LegalCrystal Citation
SubjectCivil
CourtPunjab and Haryana High Court
Decided On
Case NumberExe. First Appeal No. 39-D/1961
Judge
Reported inAIR1966P& H479
ActsCode of Civil Procedure (CPC) , 1908 - Sections 47 and 96 - Order 43, Rule 1; Provincial Insolvency Act, 1920 - Sections 20, 52 and 75
AppellantFancy Nets Ltd.
RespondentKishan Dass Khia Ram and ors.
Appellant Advocate Sultan Singh, Adv.
Respondent Advocate H.R. Sawtney, Adv.
DispositionAppeal dismissed
Cases ReferredIn Ajodhya Roy v. Hardwar Roy
Excerpt:
.....the said order. - it is well established that the receiver appointed under order 40 rule 1 of the civil procedure code cannot be termed as a representative of the party to the suit. debt like any other property can be attached and sold......attachment before judgment was served on respondent no. 2 on the 20th of january, 1961, while the suit was decreed on 2nd february, 1961. after the transfer of the decree to delhi the appellant filed an execution application for realisation of the attachment amount on 16th february, 1961, and notices were served on respondent no. 2 on the 20th of february., 1961. on 25th february, 1961, the respondent filed objections which were rejected by order dated the 8th of march 1961 and respondent no. 2 was directed to deposit the amount with the executing court. on 21st of january 1961 a petition was filed at delhi for adjudging the judgment-debtor as an insolvent and the said petition was admitted by the insolvency judge on 16th february 1961 on 22nd february 1961 the insolvency court.....
Judgment:

1. This execution first appeal was referred to a Division Bench hi view of the importance of certain questions involved therein.

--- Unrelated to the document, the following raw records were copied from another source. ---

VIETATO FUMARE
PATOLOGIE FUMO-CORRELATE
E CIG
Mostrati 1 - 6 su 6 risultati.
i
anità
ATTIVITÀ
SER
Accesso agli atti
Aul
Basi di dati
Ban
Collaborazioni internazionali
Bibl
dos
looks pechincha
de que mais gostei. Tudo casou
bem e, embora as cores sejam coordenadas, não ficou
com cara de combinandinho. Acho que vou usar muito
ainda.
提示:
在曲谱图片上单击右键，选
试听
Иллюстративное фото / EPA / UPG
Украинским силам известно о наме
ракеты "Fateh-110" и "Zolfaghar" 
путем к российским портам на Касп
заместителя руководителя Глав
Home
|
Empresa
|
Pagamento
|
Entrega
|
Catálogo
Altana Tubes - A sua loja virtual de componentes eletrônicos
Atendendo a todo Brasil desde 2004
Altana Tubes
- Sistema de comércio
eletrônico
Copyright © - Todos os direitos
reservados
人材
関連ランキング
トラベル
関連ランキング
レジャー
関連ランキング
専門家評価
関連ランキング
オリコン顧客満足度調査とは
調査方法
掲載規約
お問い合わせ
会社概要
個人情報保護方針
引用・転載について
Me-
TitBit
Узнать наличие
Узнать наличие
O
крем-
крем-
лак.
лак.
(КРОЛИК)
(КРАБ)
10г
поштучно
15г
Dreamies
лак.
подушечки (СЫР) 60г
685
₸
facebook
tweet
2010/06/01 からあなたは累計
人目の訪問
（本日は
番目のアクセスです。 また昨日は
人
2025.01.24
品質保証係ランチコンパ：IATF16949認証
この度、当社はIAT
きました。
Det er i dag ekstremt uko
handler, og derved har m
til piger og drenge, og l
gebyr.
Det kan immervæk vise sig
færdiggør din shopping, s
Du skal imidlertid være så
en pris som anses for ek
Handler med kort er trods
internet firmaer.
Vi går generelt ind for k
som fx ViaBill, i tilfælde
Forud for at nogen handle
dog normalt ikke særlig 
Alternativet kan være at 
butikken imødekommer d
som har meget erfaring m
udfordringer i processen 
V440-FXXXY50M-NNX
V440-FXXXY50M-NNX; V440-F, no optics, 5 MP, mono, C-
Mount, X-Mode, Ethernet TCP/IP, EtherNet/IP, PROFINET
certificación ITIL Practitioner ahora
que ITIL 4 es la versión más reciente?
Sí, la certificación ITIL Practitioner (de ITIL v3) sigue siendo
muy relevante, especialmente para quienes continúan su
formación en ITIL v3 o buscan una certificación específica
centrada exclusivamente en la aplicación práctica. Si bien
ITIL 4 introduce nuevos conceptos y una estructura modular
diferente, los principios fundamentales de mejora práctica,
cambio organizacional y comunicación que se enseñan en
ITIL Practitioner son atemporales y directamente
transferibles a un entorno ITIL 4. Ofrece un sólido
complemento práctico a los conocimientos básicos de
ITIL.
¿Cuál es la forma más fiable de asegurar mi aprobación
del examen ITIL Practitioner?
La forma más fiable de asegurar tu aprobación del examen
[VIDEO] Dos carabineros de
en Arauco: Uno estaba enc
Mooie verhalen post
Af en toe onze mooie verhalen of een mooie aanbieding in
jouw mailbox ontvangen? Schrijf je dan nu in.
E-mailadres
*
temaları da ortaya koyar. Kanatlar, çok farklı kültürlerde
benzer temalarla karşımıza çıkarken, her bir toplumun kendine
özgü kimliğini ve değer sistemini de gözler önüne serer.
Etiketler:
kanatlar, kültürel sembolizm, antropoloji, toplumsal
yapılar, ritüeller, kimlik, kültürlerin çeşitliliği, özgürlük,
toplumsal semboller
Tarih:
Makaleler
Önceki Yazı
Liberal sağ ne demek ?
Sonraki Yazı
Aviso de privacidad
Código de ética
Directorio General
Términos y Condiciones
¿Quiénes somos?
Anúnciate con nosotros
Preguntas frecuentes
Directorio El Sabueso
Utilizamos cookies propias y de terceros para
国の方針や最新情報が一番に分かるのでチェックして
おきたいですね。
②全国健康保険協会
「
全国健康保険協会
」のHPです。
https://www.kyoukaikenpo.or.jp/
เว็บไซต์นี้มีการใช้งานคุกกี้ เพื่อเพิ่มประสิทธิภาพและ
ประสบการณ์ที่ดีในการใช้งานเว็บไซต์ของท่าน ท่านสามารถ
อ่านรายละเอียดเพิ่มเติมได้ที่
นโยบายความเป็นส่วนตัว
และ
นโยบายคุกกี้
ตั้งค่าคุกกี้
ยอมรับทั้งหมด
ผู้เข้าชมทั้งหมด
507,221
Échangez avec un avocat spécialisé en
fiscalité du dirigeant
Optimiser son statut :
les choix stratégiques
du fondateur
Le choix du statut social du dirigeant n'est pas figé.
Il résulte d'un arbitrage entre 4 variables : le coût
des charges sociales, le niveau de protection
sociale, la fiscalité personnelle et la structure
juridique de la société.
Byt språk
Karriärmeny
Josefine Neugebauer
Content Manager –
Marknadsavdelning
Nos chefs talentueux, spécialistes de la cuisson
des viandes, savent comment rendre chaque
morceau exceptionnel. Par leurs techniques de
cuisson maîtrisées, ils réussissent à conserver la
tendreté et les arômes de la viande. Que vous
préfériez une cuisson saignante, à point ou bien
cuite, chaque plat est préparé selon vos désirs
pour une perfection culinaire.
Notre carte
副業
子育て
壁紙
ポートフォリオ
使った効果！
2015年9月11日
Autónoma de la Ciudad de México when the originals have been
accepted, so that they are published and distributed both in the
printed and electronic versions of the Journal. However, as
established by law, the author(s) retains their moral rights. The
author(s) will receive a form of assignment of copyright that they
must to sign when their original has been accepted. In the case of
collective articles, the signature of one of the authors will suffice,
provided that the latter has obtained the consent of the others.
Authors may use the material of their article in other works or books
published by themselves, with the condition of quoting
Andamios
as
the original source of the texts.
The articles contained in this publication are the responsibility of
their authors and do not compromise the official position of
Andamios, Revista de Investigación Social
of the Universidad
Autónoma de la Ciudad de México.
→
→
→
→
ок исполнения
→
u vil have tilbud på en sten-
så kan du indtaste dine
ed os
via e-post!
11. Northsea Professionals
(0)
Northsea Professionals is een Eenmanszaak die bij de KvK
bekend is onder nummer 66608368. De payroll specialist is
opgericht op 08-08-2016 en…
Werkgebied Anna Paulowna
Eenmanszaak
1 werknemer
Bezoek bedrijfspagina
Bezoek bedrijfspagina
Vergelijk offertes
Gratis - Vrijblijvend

2. Briefly the facts are that Fancy Nets Ltd. filed a suit for recovery of Rs. 15,000/-against Messrs Kishan Das Khia Ram and obtained an order for attachment before judgment of money belonging to the said Messrs. Kishan Das Khia Ram and lying with Delhi Hindustani Mercantile Association, respondent No. 2. The appellant succeeded in the suit and a decree for a sum of Rs. 15743.65/- nP. against Messrs Kishan Das Khia Ram was passed by the Bombay Court. An application was made for the transfer of this decree to Delhi which was allowed. The order of attachment before judgment was served on respondent No. 2 on the 20th of January, 1961, while the suit was decreed on 2nd February, 1961. After the transfer of the decree to Delhi the appellant filed an execution application for realisation of the attachment amount on 16th February, 1961, and notices were served on respondent No. 2 on the 20th of February., 1961. On 25th February, 1961, the respondent filed objections which were rejected by order dated the 8th of March 1961 and respondent No. 2 was directed to deposit the amount with the executing Court. On 21st of January 1961 a petition was filed at Delhi for adjudging the judgment-debtor as an insolvent and the said petition was admitted by the Insolvency Judge on 16th February 1961 On 22nd February 1961 the Insolvency Court appointed an interim receiver to take into possession all the assets of the debtor with the Delhi Hindustani Mercantile Association, respondent No. 2, and shop No. 5464, Chandni Chowk, Delhi. This appointment was made under Section 20 of the Provincial Insolvency Act On 15th March, 1961, the interim receiver made an application under Section 52 of the Act that the property of the judgment debtor be delivered to him and on 22nd March 1961 the executing Court stayed the execution proceedings against the judgment debtor and directed the respondent No. 2 to pay the attached amount to the interim receiver. It is against this order that the present appeal is directed.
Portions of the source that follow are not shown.